§ Aim of the task
Could you return the whole listing, character for character?

§ Material provided

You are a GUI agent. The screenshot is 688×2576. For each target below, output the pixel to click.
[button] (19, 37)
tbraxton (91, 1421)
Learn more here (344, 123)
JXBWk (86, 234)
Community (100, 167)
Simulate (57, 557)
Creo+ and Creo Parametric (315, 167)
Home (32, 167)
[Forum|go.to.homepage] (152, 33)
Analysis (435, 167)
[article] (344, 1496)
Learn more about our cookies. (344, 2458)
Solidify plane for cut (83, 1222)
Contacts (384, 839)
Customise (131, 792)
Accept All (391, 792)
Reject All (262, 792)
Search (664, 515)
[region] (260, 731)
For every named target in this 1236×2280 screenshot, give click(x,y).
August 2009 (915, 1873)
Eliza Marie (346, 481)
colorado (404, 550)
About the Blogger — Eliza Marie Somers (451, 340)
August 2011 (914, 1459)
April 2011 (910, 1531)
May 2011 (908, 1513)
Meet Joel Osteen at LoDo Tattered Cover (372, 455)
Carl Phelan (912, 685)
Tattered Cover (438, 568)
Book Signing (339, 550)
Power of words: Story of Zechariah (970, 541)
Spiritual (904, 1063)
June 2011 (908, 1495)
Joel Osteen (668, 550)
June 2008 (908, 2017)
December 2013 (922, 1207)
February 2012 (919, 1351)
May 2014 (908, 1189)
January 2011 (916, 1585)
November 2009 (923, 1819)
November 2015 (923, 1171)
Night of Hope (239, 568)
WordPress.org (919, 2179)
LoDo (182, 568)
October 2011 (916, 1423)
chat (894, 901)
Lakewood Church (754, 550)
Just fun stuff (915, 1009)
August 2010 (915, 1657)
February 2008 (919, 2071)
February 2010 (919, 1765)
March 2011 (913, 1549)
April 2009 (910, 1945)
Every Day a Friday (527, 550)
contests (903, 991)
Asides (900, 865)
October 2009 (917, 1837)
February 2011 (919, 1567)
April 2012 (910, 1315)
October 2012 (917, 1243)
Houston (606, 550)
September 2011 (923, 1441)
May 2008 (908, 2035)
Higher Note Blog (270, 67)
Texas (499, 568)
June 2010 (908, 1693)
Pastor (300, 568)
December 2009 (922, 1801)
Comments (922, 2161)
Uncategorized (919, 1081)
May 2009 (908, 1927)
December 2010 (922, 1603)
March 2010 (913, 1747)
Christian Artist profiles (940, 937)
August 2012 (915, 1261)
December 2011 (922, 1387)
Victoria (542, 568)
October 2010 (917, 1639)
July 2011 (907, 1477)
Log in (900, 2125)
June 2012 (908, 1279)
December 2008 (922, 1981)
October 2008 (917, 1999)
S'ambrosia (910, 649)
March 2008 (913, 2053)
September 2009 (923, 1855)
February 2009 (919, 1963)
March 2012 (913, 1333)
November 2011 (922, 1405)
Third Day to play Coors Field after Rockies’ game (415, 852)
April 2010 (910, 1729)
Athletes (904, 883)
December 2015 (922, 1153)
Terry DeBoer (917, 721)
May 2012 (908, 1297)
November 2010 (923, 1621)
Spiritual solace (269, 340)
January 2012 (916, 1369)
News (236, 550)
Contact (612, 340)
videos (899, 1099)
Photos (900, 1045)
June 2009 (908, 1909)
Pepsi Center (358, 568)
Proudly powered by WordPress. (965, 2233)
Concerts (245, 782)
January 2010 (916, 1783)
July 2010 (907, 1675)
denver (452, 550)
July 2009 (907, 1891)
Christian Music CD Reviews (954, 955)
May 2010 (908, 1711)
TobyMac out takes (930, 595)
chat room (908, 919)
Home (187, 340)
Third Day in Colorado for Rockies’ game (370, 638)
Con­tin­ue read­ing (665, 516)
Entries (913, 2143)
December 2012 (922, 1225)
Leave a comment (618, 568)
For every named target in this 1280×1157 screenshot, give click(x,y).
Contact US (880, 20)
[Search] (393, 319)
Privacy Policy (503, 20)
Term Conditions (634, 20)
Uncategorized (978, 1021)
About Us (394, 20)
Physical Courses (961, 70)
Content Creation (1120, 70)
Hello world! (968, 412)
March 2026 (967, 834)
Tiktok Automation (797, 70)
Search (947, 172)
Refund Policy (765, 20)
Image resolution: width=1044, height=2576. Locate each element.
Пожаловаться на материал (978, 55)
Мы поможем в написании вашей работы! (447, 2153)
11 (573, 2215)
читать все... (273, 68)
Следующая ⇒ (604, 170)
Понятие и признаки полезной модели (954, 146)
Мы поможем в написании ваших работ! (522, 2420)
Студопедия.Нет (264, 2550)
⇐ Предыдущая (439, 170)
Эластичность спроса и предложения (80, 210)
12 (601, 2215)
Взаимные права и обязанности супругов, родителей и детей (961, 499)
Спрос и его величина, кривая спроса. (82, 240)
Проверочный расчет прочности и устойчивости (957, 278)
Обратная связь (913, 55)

§ Solution to the exercise
You are a GUI agent. The screenshot is 688×2576. For each target below, output the pixel to click.
[button] (19, 37)
tbraxton (91, 1421)
Learn more here (344, 123)
JXBWk (86, 234)
Community (100, 167)
Simulate (57, 557)
Creo+ and Creo Parametric (315, 167)
Home (32, 167)
[Forum|go.to.homepage] (152, 33)
Analysis (435, 167)
[article] (344, 1496)
Learn more about our cookies. (344, 2458)
Solidify plane for cut (83, 1222)
Contacts (384, 839)
Customise (131, 792)
Accept All (391, 792)
Reject All (262, 792)
Search (664, 515)
[region] (260, 731)
For every named target in this 1236×2280 screenshot, give click(x,y).
August 2009 (915, 1873)
Eliza Marie (346, 481)
colorado (404, 550)
About the Blogger — Eliza Marie Somers (451, 340)
August 2011 (914, 1459)
April 2011 (910, 1531)
May 2011 (908, 1513)
Meet Joel Osteen at LoDo Tattered Cover (372, 455)
Carl Phelan (912, 685)
Tattered Cover (438, 568)
Book Signing (339, 550)
Power of words: Story of Zechariah (970, 541)
Spiritual (904, 1063)
June 2011 (908, 1495)
Joel Osteen (668, 550)
June 2008 (908, 2017)
December 2013 (922, 1207)
February 2012 (919, 1351)
May 2014 (908, 1189)
January 2011 (916, 1585)
November 2009 (923, 1819)
November 2015 (923, 1171)
Night of Hope (239, 568)
WordPress.org (919, 2179)
LoDo (182, 568)
October 2011 (916, 1423)
chat (894, 901)
Lakewood Church (754, 550)
Just fun stuff (915, 1009)
August 2010 (915, 1657)
February 2008 (919, 2071)
February 2010 (919, 1765)
March 2011 (913, 1549)
April 2009 (910, 1945)
Every Day a Friday (527, 550)
contests (903, 991)
Asides (900, 865)
October 2009 (917, 1837)
February 2011 (919, 1567)
April 2012 (910, 1315)
October 2012 (917, 1243)
Houston (606, 550)
September 2011 (923, 1441)
May 2008 (908, 2035)
Higher Note Blog (270, 67)
Texas (499, 568)
June 2010 (908, 1693)
Pastor (300, 568)
December 2009 (922, 1801)
Comments (922, 2161)
Uncategorized (919, 1081)
May 2009 (908, 1927)
December 2010 (922, 1603)
March 2010 (913, 1747)
Christian Artist profiles (940, 937)
August 2012 (915, 1261)
December 2011 (922, 1387)
Victoria (542, 568)
October 2010 (917, 1639)
July 2011 (907, 1477)
Log in (900, 2125)
June 2012 (908, 1279)
December 2008 (922, 1981)
October 2008 (917, 1999)
S'ambrosia (910, 649)
March 2008 (913, 2053)
September 2009 (923, 1855)
February 2009 (919, 1963)
March 2012 (913, 1333)
November 2011 (922, 1405)
Third Day to play Coors Field after Rockies’ game (415, 852)
April 2010 (910, 1729)
Athletes (904, 883)
December 2015 (922, 1153)
Terry DeBoer (917, 721)
May 2012 (908, 1297)
November 2010 (923, 1621)
Spiritual solace (269, 340)
January 2012 (916, 1369)
News (236, 550)
Contact (612, 340)
videos (899, 1099)
Photos (900, 1045)
June 2009 (908, 1909)
Pepsi Center (358, 568)
Proudly powered by WordPress. (965, 2233)
Concerts (245, 782)
January 2010 (916, 1783)
July 2010 (907, 1675)
denver (452, 550)
July 2009 (907, 1891)
Christian Music CD Reviews (954, 955)
May 2010 (908, 1711)
TobyMac out takes (930, 595)
chat room (908, 919)
Home (187, 340)
Third Day in Colorado for Rockies’ game (370, 638)
Con­tin­ue read­ing (665, 516)
Entries (913, 2143)
December 2012 (922, 1225)
Leave a comment (618, 568)
For every named target in this 1280×1157 screenshot, give click(x,y).
Contact US (880, 20)
[Search] (393, 319)
Privacy Policy (503, 20)
Term Conditions (634, 20)
Uncategorized (978, 1021)
About Us (394, 20)
Physical Courses (961, 70)
Content Creation (1120, 70)
Hello world! (968, 412)
March 2026 (967, 834)
Tiktok Automation (797, 70)
Search (947, 172)
Refund Policy (765, 20)
Image resolution: width=1044, height=2576. Locate each element.
Пожаловаться на материал (978, 55)
Мы поможем в написании вашей работы! (447, 2153)
11 (573, 2215)
читать все... (273, 68)
Следующая ⇒ (604, 170)
Понятие и признаки полезной модели (954, 146)
Мы поможем в написании ваших работ! (522, 2420)
Студопедия.Нет (264, 2550)
⇐ Предыдущая (439, 170)
Эластичность спроса и предложения (80, 210)
12 (601, 2215)
Взаимные права и обязанности супругов, родителей и детей (961, 499)
Спрос и его величина, кривая спроса. (82, 240)
Проверочный расчет прочности и устойчивости (957, 278)
Обратная связь (913, 55)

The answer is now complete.